YTHDC1 cooperates with the THO complex to prevent RNA damage-induced DNA breaks

Certain environmental toxins are nucleic acid damaging agents, as are many chemotherapeutics used for cancer therapy. These agents induce various adducts in DNA as well as RNA. Indeed, most of the nucleic acid adducts (>90%) formed due to these chemicals, such as alkylating agents, occur in RNA. However, compared to the well-studied mechanisms for DNA alkylation repair, the biological consequences of RNA damage are largely unexplored. Here, we demonstrate that RNA damage can directly result in loss of genome integrity. Specifically, we show that a human YTH domain-containing protein, YTHDC1, regulates alkylation damage responses in association with the THO complex (THOC). In addition to its established binding to N6-methyladenosine (m6A)-containing RNAs, YTHDC1 binds to N1-methyladenosine (m1A)-containing RNAs upon alkylation. In the absence of YTHDC1, alkylation damage results in increased alkylation damage sensitivity and DNA breaks. Such phenotypes are fully attributable to RNA damage, since an RNA-specific dealkylase can rescue these phenotypes. These RNA damage-induced DNA breaks (RDIBs) depend on R-loop formation and the processing is mediated by the factors involved in the transcription-coupled nucleotide excision repair.
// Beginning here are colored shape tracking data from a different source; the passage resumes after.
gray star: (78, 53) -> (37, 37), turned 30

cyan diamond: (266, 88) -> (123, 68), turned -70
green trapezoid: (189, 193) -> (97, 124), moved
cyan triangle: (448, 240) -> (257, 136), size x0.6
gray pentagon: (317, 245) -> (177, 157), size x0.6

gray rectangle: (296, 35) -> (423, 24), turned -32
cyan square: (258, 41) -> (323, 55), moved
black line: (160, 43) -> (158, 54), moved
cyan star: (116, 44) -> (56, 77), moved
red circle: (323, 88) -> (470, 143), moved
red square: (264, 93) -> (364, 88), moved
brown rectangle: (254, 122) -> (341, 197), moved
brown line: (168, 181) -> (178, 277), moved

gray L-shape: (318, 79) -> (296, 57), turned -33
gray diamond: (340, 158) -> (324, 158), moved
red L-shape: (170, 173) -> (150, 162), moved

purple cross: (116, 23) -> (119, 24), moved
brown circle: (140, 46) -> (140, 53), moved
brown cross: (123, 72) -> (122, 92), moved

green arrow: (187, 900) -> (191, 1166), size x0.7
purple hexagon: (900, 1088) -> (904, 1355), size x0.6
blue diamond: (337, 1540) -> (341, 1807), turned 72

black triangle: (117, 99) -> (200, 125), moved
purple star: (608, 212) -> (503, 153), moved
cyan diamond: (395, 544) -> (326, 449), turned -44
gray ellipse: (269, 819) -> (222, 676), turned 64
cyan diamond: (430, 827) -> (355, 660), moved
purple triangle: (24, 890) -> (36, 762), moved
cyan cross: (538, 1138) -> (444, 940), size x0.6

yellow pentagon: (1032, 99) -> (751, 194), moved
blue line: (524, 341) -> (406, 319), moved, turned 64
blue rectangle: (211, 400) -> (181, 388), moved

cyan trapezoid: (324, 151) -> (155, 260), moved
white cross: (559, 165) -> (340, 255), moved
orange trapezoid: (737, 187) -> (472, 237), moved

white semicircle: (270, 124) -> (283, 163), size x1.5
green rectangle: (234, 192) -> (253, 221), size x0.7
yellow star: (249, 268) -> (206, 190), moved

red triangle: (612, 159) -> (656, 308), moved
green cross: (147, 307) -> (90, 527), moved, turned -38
Strikingly, in the absence of YTHDC1 or THOC, an RNA m1A methyltransferase targeted to the nucleus is sufficient to induce DNA breaks. Our results uncover a unique role of YTHDC1-THOC in base damage responses by preventing RDIBs, providing definitive evidence for how damaged RNAs can impact genomic integrity. Overall design: For CLIP-seq, Flag-YTHDC1 expressing HeLa cells were non-treated or treated with alkylating agent MMS for 1 h, then processed with CLIP experiment. The purified RNAs were subjected to library preparation and sequencing. For m1A-DIP-seq, genomic DNAs extracted from control or YTHDC1 KD HeLa cells (treated with MMS) were subjected to m1A immunoprecipitation with m1A antibody. The purified DNAs were processed with library preparation and sequencing. For MapR, MMS-treated control and YTHDC1 KD HeLa cells were harvested for MapR assay incubating with GST-Mnase or GST-Mnase-dRNH. The purified DNAs were processed with library preparation and sequencing.